The world awaits Syria’s response to the Arab League’s demands to pull the tanks off the streets and begin dialogue with the opposition. Earlier, President Assad said he would only talk to parties that had no links with “foreign powers or terrorism.”
With the protests, government crackdowns and violence raging in parts of Syria, the capital, Damascus, is still largely sheltered from them. But beneath the calm, many will remind you that in Syria walls most certainly have ears.
The “Mukhabarat”, the country’s intelligence service, has political clout in Syria. That is hardly a state secret. And since the unrest began in March, protestors have accused them of violent interrogations.

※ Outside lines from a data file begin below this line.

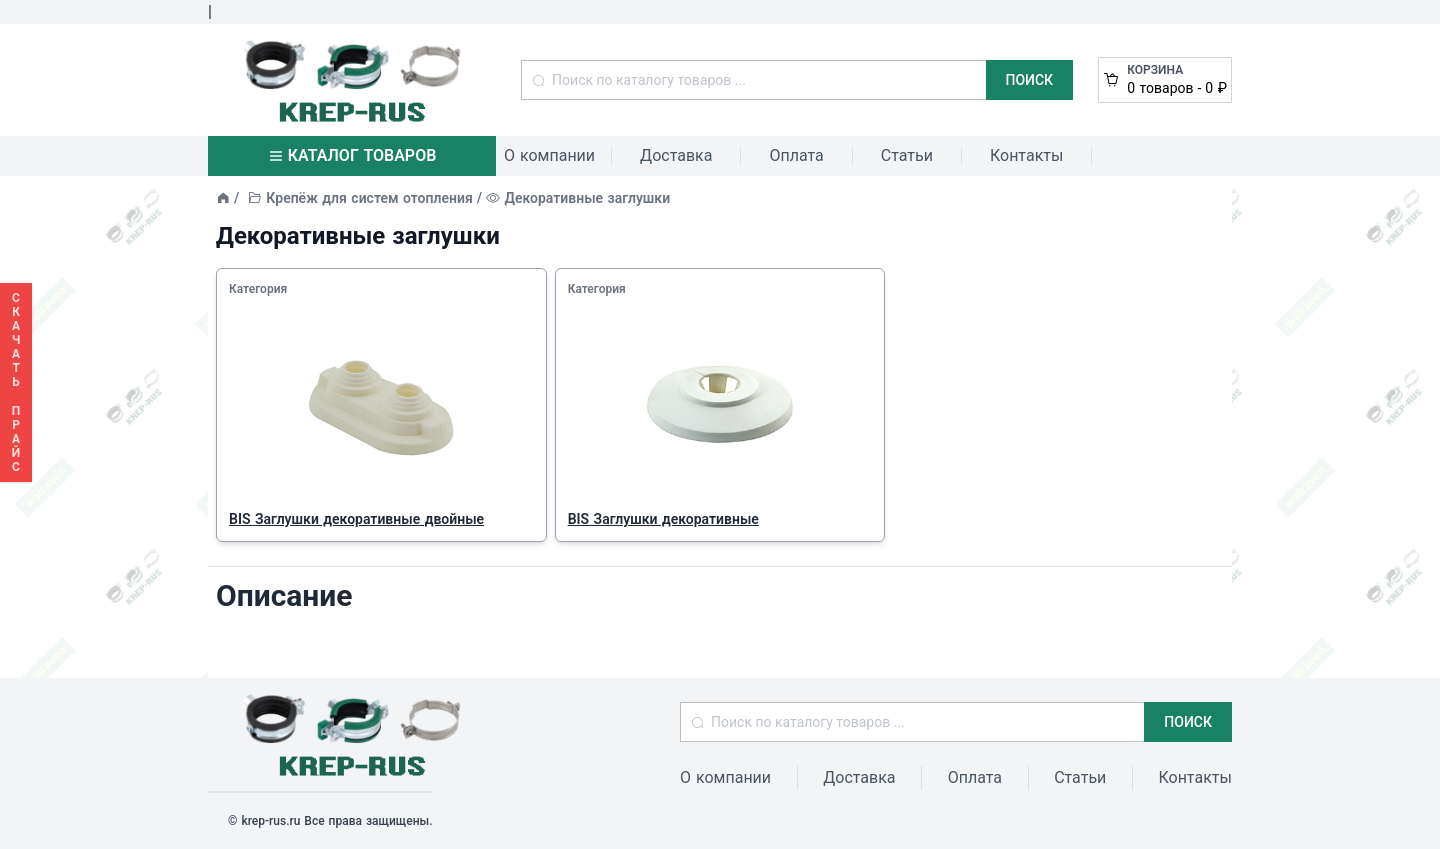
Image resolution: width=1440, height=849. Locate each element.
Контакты (1026, 155)
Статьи (907, 155)
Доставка (676, 155)
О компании (549, 155)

“We took to the street and started screaming ‘Allahu Akbar’ calling for the toppling of the regime. I was then chased and arrested by security forces,” one of the protesters told RT. “In a very tiny cell they beat me severely, damaging my back and knee. I was tortured with electric sticks. They accused us of receiving money for taking to the streets and being agents for America and Israel. After 48 hours of detention and torture, they took all my money and belongings, and threw me in the street.”

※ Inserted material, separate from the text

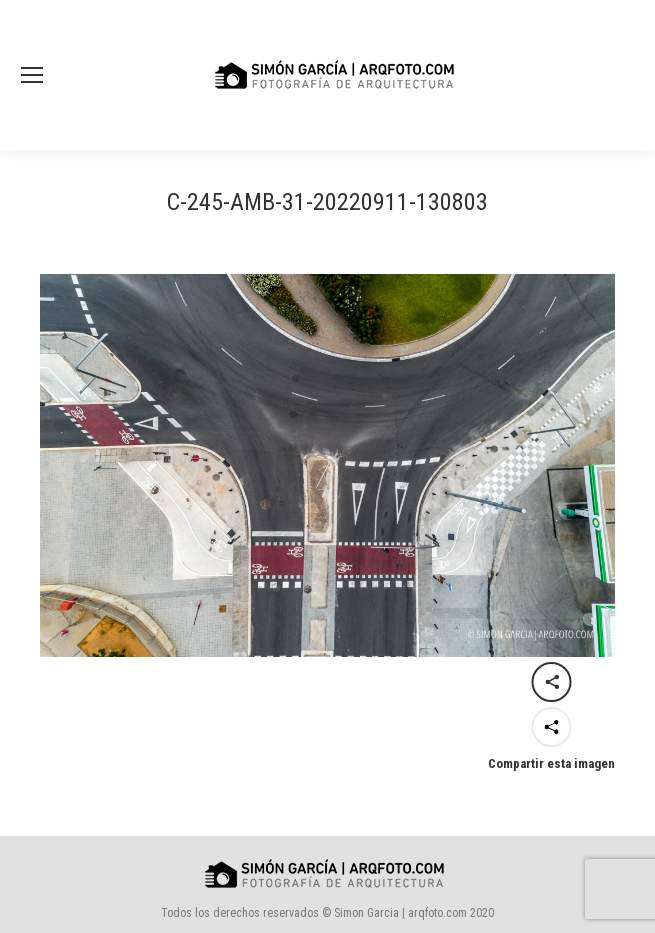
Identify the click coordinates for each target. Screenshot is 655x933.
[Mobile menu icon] (32, 75)
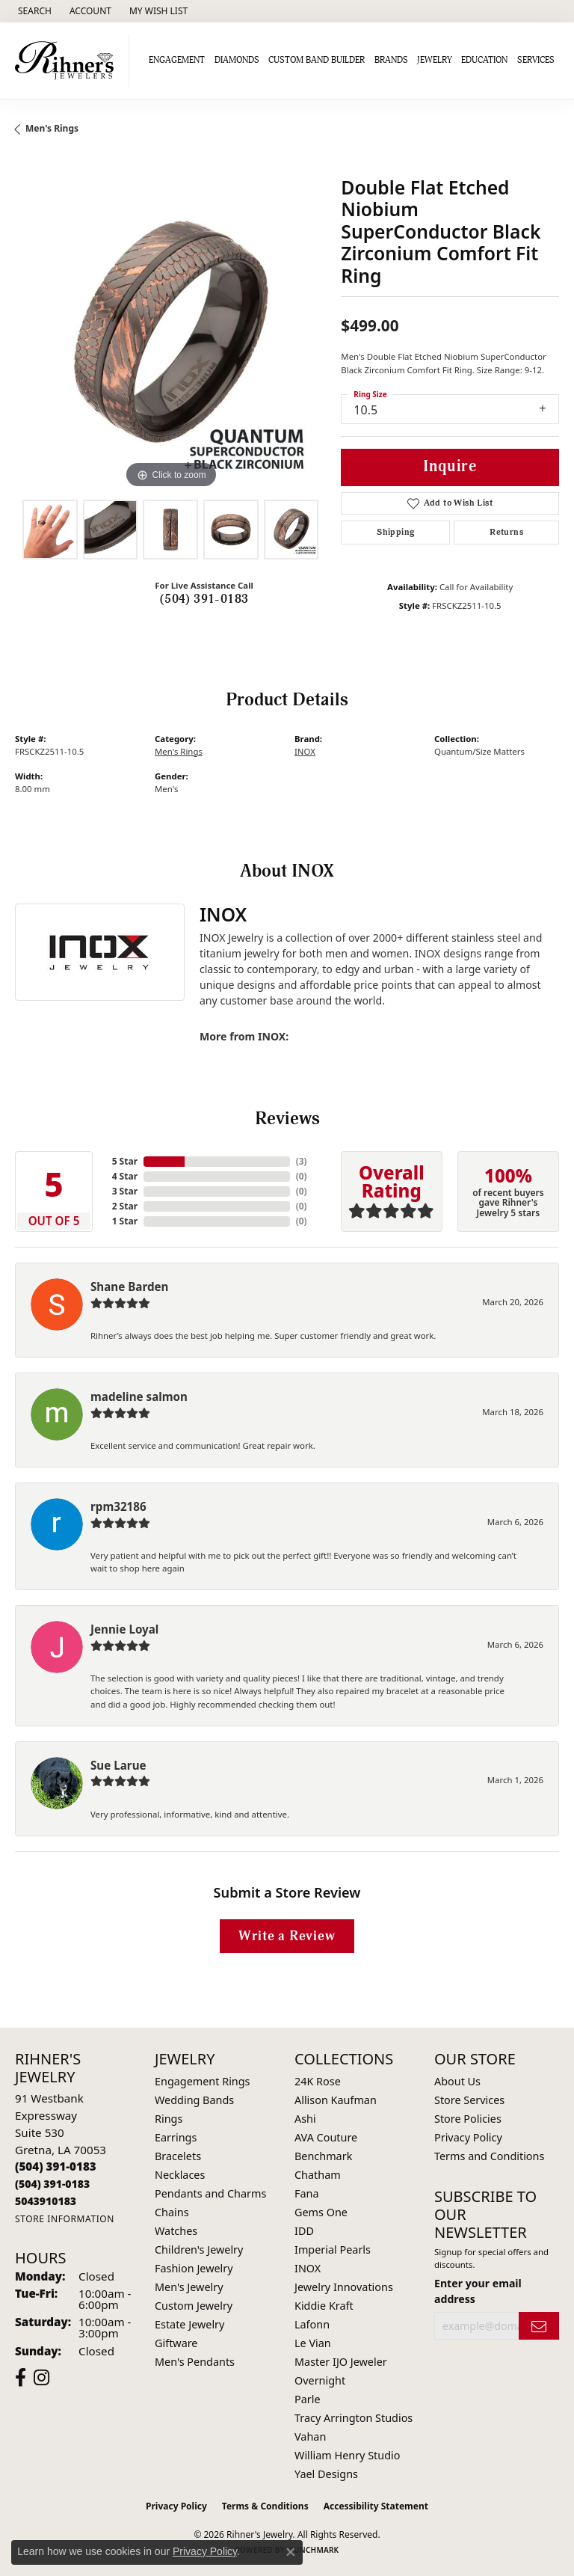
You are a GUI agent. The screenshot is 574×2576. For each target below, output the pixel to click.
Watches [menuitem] (176, 2231)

Serene Nkhuri is a lawyer specializing on detention cases. She says the influence of the security police extends even into the courtroom.
“We have three authorities in the country: the legal authority, the legislative, and the executive, but it is the security police who make the real decisions,” she explains. “The court judge waits for their decision and I feel sorry for the judge because he is not independent.”

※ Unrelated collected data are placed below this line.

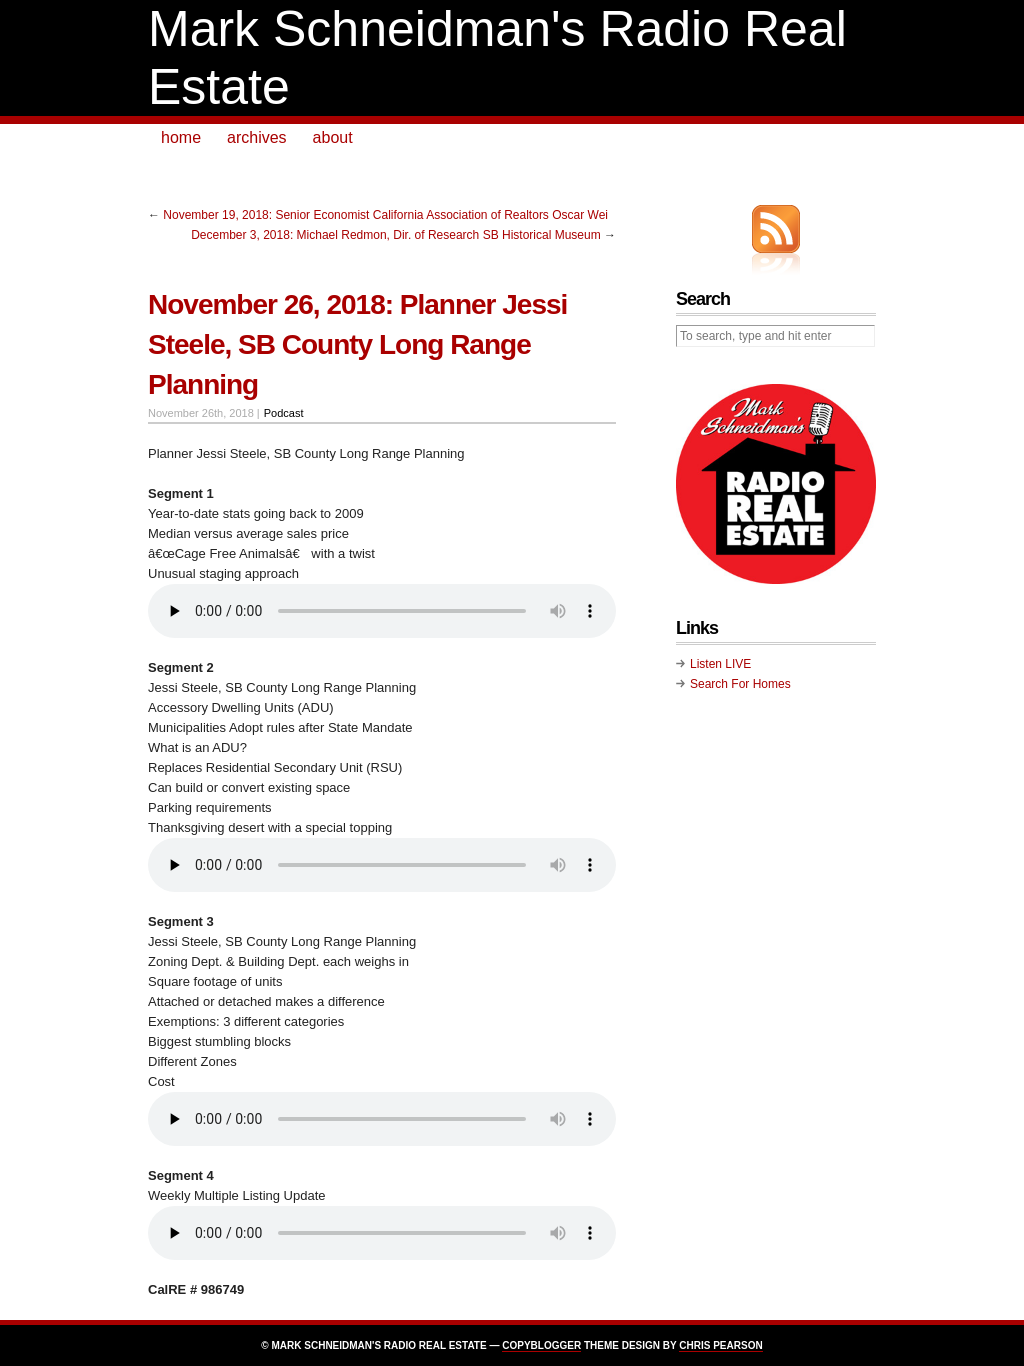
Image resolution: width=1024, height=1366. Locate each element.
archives (257, 137)
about (333, 137)
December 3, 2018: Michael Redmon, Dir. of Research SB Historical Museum (396, 235)
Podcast (284, 413)
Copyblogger (541, 1345)
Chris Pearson (720, 1345)
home (181, 137)
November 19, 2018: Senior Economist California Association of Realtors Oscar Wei (385, 215)
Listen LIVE (720, 664)
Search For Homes (740, 684)
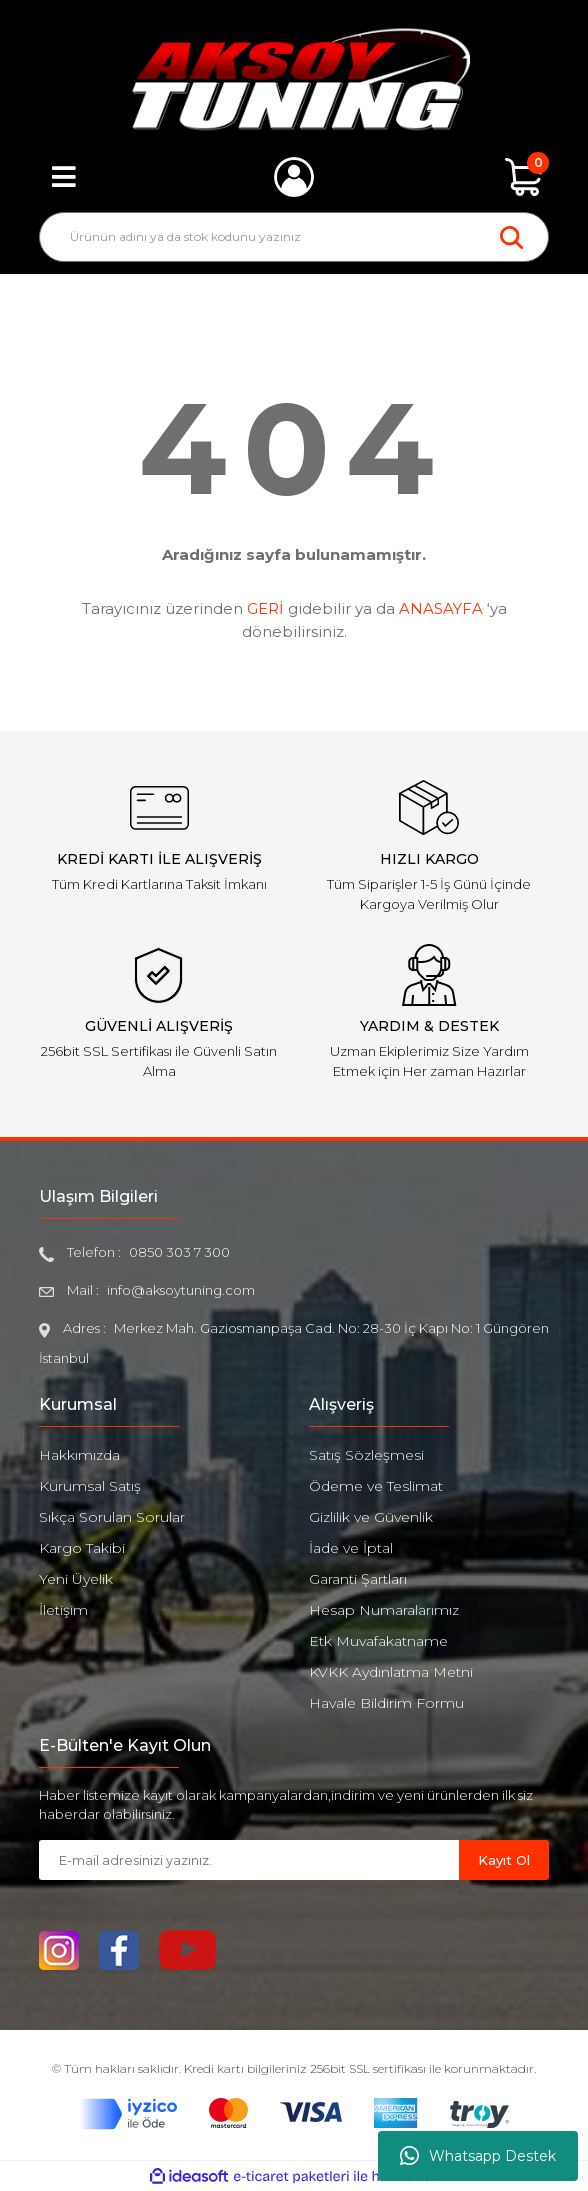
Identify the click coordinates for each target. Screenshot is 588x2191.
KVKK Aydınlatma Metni (391, 1672)
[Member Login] (294, 177)
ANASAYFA (441, 608)
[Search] (294, 237)
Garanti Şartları (358, 1579)
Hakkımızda (79, 1455)
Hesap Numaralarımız (384, 1610)
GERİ (265, 608)
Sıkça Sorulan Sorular (112, 1517)
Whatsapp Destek (478, 2156)
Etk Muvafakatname (378, 1641)
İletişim (63, 1610)
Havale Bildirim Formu (386, 1703)
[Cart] (524, 177)
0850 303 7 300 (179, 1252)
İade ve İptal (351, 1548)
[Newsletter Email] (249, 1860)
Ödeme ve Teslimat (376, 1486)
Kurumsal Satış (90, 1486)
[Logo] (294, 79)
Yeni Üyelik (76, 1579)
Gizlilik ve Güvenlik (371, 1517)
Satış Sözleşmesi (366, 1455)
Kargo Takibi (82, 1548)
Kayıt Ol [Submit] (504, 1860)
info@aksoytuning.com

Nkhuri believes this constant state of fear is thanks to decades of living under the Emergency Law – in place since 1963. In 2011, Assad repealed it in an effort to appease anti-regime protestors.
Shukri, who has worked for the Mukhabarat for 27 years, sustained gunshot wounds in what he says was an ambush by a group of terrorists. RT asked him about people’s fear of the Mukhabarat and accusations that they are behind the violence, detentions and torture.
“This is the wrong idea,” he insists. “We are protecting our people, but the terrorists shoot civilians and shoot us and then accuse security forces of doing such things. Accusations that we instill fear are also wrong. If this person has political activity without any intention of harming the country of conspiring against it, then he is free to do this and no one will chase him. But if he has links with terrorists and works against the country, naturally, he would be brought to justice.”
We posed the same questions to Syria’s Deputy Foreign Minister Faysal Mekdad.
“It depends on the people you talk to,” was his response. “Those who fear are people who take part in illegal activities, or carry arms, or put themselves in suspicious ways.”
When 20 per cent of the population is rumored to be in the intelligence service, it is no wonder, many prefer to keep their voices down in the light of day. But within a crowd, that fear is temporarily forgotten.
“Yes, I shall take to the street again and again. I shall raise my voice and fear nothing and no one,” the same protestor went on to explain. “We want freedom of expression but we get nothing. Only [President] Bashar al-Assad and his security men enjoy that. As for us, we are nothing. Why is that?”
Meanwhile, Assad’s security forces are said to have killed some 3,000 people over the last eight months, with the death toll still mounting.